Fortunately, the downturn in East Asia was “V-shaped” : After the sharp output contraction in 1998,
growth returned in 1999 as depreciated currencies spurred higher exports. Not all of the region’s
economies fared equally well, and controversy remains over the effectiveness of Malaysia’s experiment
with capital controls. In general, investment rates have remained depressed and current accounts
have remained in surplus, sometimes substantially so.
Spillover to Russia
Asia’s woes sparked a general flight by investors from emerging markets, putting severe pressure on
the economic policies of distant developing nations. Russia was affected soon after.
Starting in 1989, the countries of the Soviet bloc, and ultimately the Soviet Union itself, shook off
communist rule and embarked on transitions from centrally planned economic allocation to the market.
These transitions were traumatic, involving rapid inflation, steep output declines, and a phenomenon
that had been largely unknown in planned economies—unemployment. Such beginnings were
inevitable.

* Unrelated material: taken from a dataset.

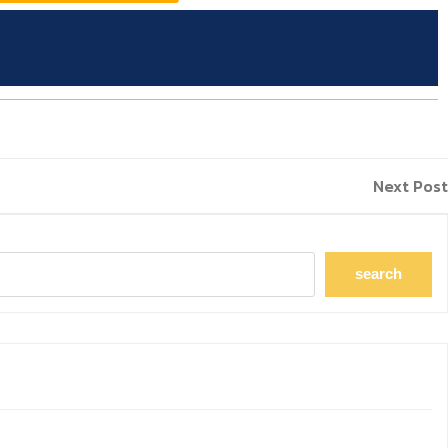
Next Post
search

In most of the formerly communist countries nearly the entire economy had to be privatized.
Financial markets and banking practices were largely unknown, there was no legal framework for
private economic relations or corporate governance, and initial property rights were ambiguous.
States lacked the modern fiscal machinery through which industrial countries design and collect
taxes, and given the cautious attitude of foreign investors and the absence of domestic capital markets,
the monetary printing press was the only way to finance needed social expenditures.